Excerpts from a dataset:
-=-=-
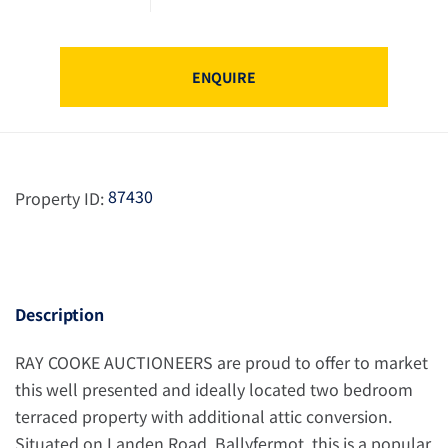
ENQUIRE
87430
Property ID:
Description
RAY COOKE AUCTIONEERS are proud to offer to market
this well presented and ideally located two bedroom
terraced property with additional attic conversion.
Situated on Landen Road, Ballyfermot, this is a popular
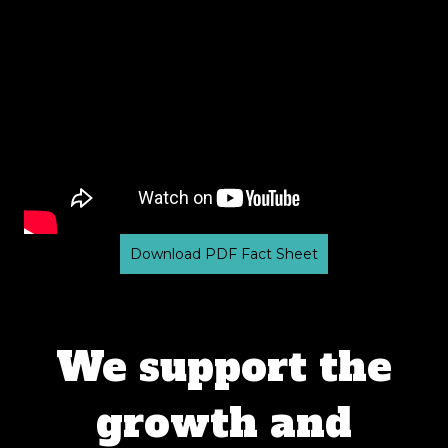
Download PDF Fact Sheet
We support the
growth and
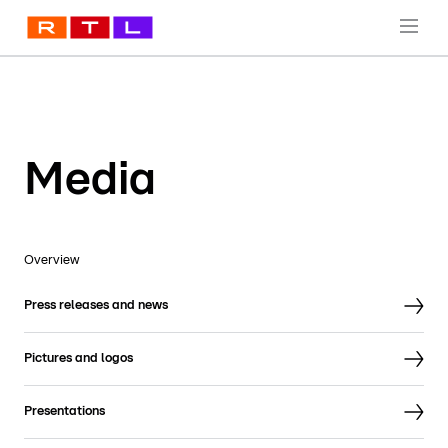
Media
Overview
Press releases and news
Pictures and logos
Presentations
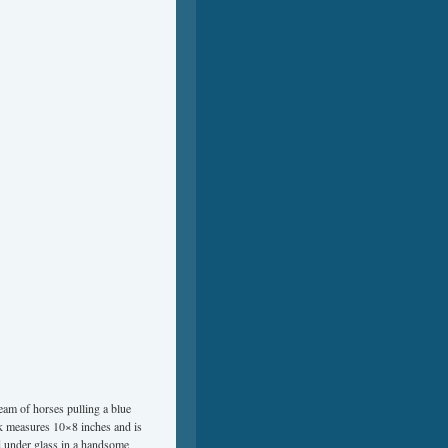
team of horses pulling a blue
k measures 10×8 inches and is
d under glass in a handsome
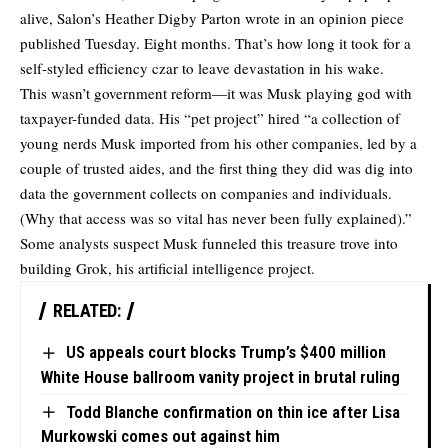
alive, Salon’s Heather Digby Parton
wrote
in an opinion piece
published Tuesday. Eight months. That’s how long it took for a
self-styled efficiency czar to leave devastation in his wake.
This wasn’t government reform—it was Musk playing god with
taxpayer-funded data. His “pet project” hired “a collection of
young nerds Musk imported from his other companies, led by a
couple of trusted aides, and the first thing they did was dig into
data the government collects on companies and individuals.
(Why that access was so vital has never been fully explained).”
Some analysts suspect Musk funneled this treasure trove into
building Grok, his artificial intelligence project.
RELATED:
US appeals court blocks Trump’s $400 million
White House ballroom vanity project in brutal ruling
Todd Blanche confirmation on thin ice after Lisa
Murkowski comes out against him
-=-=-
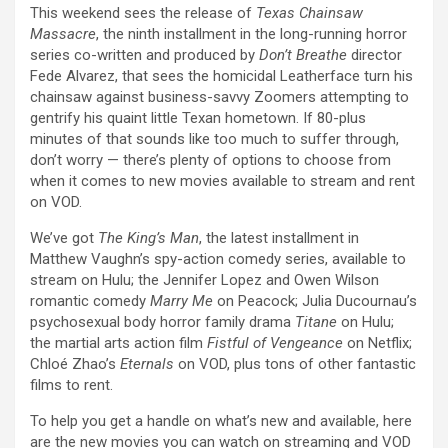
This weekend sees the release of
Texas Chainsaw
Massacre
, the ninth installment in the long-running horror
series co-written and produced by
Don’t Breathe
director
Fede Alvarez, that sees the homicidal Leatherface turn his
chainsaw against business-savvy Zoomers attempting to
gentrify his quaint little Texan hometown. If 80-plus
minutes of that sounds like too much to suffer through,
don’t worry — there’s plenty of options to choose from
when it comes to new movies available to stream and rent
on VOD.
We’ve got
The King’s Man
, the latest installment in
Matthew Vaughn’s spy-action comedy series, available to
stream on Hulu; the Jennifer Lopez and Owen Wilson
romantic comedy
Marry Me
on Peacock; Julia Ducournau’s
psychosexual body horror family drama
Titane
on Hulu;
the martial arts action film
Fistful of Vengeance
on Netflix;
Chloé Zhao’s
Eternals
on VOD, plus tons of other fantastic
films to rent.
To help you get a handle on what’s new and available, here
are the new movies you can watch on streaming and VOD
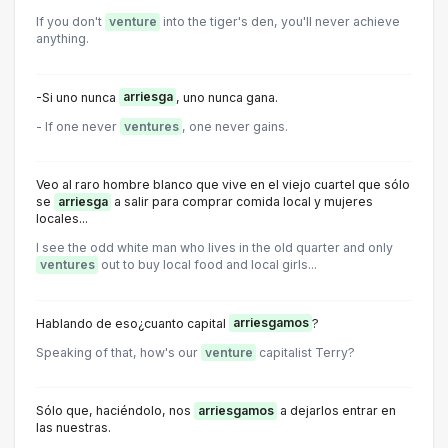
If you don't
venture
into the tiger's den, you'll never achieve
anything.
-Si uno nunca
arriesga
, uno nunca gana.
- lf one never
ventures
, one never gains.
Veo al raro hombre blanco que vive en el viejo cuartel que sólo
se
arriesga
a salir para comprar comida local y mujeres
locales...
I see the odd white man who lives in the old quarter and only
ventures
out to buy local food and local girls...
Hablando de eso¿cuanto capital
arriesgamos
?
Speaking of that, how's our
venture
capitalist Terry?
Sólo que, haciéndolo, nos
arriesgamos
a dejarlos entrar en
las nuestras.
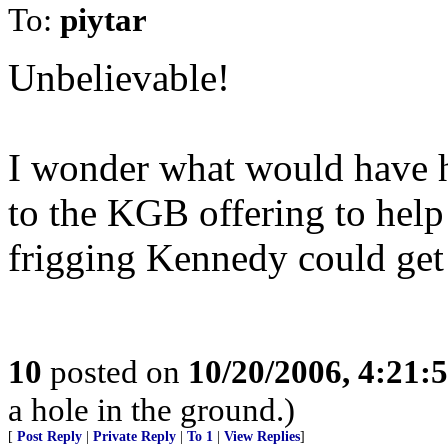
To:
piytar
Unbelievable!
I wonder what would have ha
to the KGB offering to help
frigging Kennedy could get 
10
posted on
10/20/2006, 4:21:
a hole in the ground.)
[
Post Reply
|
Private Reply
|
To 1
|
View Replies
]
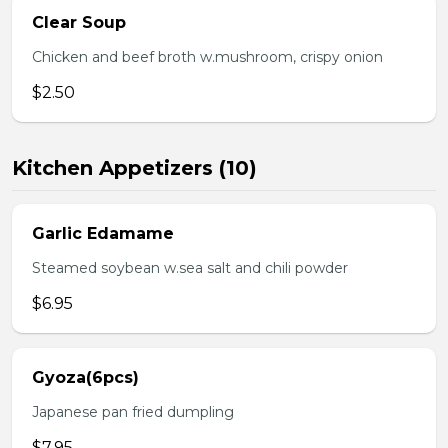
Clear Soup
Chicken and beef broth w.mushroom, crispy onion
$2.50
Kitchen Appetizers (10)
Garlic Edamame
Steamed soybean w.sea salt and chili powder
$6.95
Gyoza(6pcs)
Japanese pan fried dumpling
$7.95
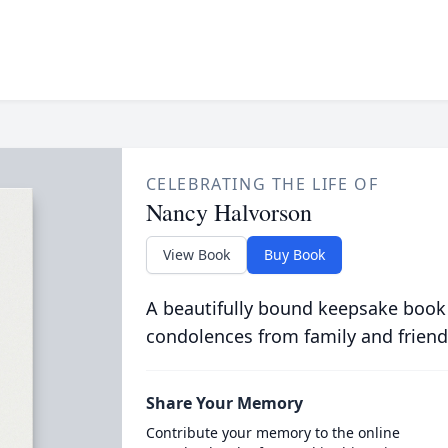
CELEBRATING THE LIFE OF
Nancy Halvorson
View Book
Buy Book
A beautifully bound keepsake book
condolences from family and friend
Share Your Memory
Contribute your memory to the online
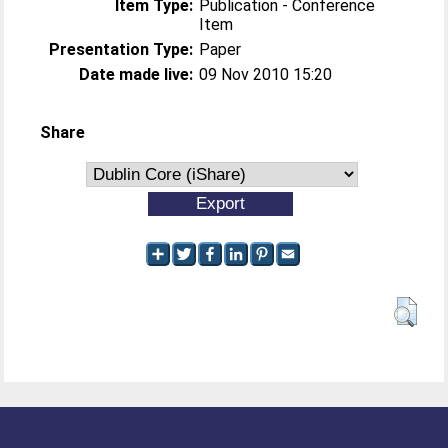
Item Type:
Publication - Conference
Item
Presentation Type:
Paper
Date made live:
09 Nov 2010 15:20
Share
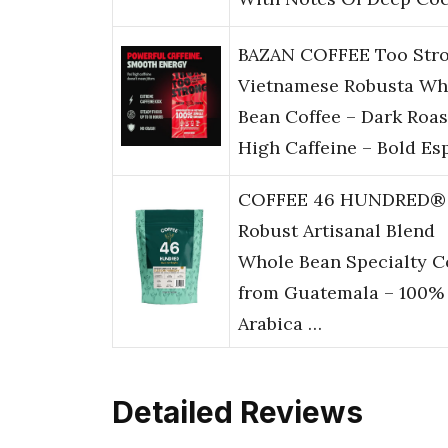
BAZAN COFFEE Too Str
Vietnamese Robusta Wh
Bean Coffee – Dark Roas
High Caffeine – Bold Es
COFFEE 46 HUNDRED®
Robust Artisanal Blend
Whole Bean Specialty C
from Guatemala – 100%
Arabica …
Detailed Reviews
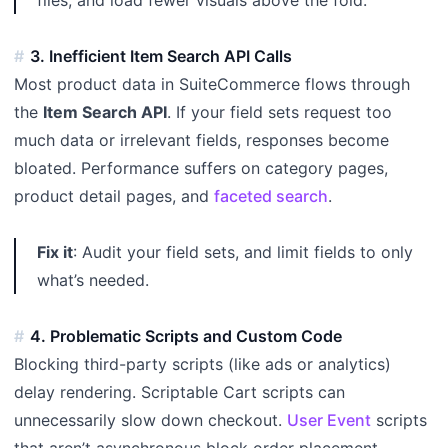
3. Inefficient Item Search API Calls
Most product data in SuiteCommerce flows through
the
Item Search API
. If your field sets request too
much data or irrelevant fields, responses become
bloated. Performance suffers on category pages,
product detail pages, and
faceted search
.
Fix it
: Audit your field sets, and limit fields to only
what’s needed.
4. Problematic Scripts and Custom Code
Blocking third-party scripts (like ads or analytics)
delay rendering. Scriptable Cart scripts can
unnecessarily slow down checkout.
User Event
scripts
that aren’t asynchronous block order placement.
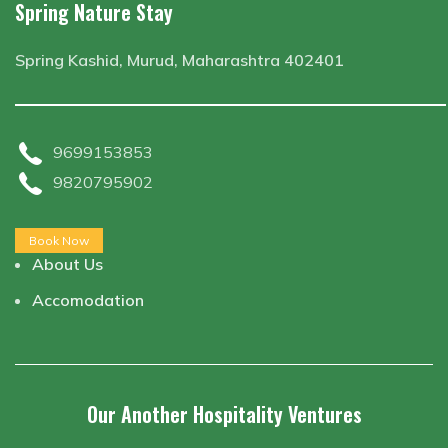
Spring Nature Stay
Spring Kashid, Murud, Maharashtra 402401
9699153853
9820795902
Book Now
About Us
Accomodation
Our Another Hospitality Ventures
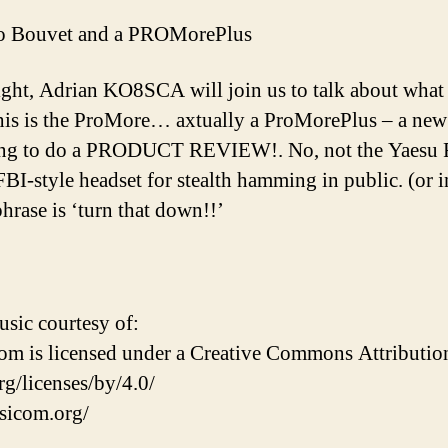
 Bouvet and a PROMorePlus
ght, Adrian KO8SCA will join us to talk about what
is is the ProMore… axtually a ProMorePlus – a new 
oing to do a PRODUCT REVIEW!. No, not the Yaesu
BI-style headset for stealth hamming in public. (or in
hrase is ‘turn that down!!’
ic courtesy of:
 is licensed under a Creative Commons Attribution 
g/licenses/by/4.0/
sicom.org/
-=-=-
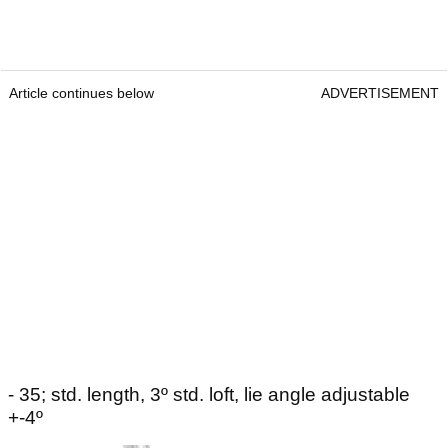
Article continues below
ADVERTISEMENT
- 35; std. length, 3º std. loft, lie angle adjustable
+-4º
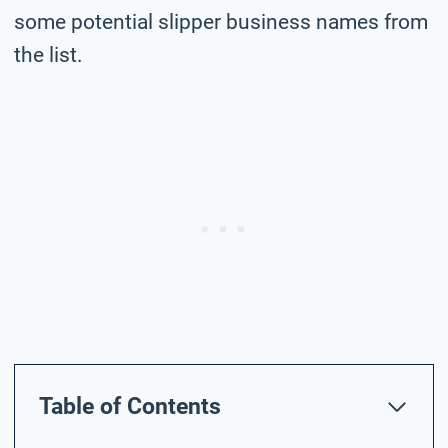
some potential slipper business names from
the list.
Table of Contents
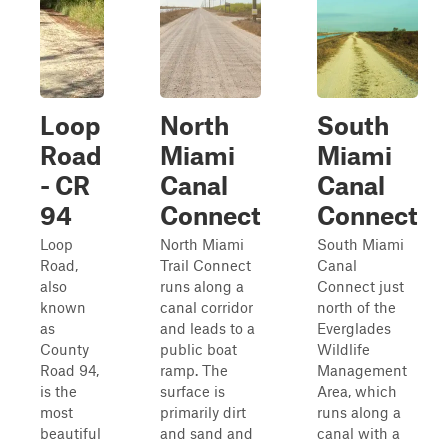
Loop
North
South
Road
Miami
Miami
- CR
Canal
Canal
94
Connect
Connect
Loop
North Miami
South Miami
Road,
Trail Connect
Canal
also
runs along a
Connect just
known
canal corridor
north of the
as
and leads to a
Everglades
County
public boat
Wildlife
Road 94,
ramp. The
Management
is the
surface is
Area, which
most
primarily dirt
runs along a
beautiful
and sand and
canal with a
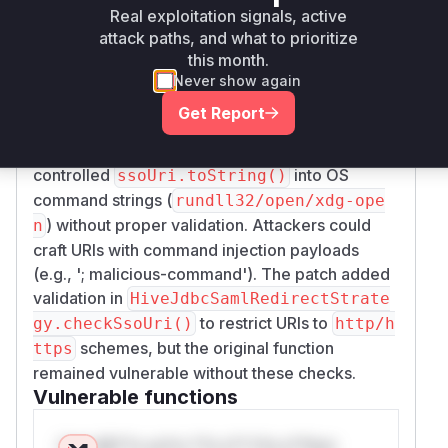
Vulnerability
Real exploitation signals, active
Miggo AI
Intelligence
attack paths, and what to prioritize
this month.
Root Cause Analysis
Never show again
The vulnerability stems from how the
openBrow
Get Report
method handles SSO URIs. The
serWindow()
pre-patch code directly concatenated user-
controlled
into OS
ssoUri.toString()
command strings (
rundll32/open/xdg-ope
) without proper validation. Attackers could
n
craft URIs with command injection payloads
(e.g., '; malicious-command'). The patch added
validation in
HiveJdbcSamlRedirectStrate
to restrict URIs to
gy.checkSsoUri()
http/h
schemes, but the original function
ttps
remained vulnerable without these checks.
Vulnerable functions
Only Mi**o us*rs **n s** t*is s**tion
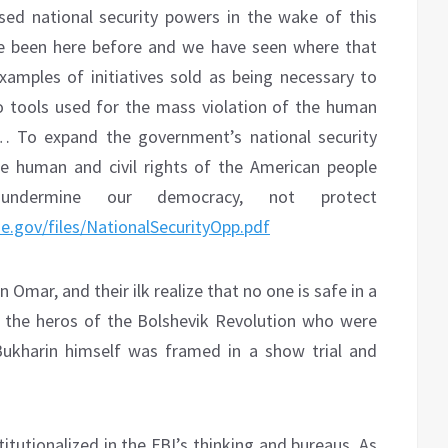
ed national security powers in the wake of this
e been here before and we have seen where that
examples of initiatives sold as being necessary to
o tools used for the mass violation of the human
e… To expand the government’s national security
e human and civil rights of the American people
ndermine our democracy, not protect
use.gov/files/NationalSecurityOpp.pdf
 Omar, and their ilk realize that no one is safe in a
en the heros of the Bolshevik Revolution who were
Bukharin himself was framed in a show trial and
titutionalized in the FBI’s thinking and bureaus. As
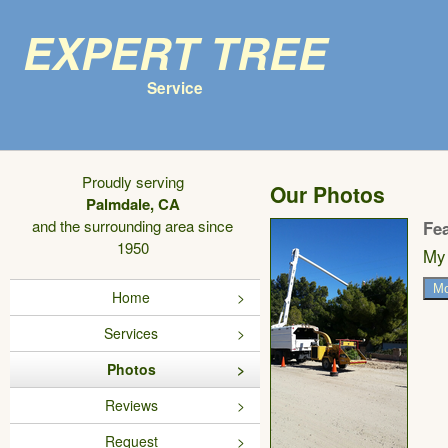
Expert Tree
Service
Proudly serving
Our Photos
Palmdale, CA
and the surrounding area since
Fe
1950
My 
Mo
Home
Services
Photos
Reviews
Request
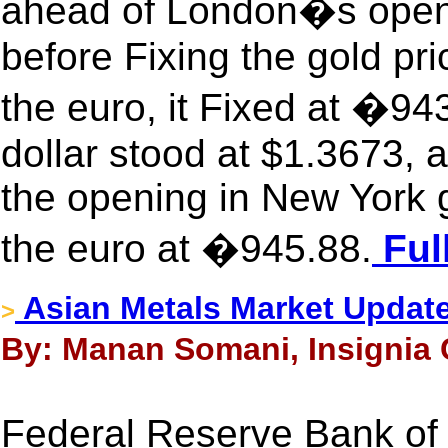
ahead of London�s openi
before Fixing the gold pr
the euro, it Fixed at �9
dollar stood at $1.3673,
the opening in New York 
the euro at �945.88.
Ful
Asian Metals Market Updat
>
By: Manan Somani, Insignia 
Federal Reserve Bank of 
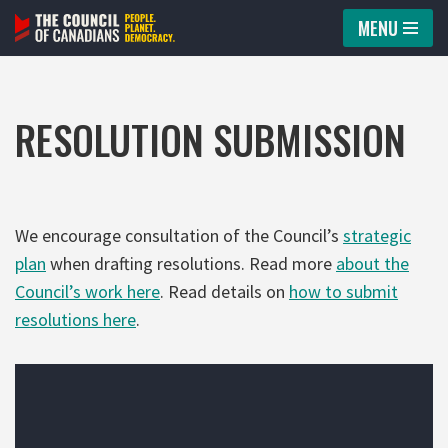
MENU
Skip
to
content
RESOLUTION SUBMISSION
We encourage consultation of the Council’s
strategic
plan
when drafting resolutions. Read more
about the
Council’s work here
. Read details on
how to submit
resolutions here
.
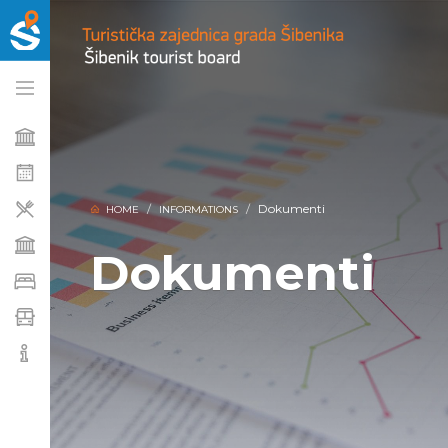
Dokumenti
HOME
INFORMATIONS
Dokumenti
-=-=-
* [Work item] Check each line of the records for the string "business" and copy those that have it.

* [Answer box]
chainsaw against business-savvy Zoomers attempting to
some potential slipper business names from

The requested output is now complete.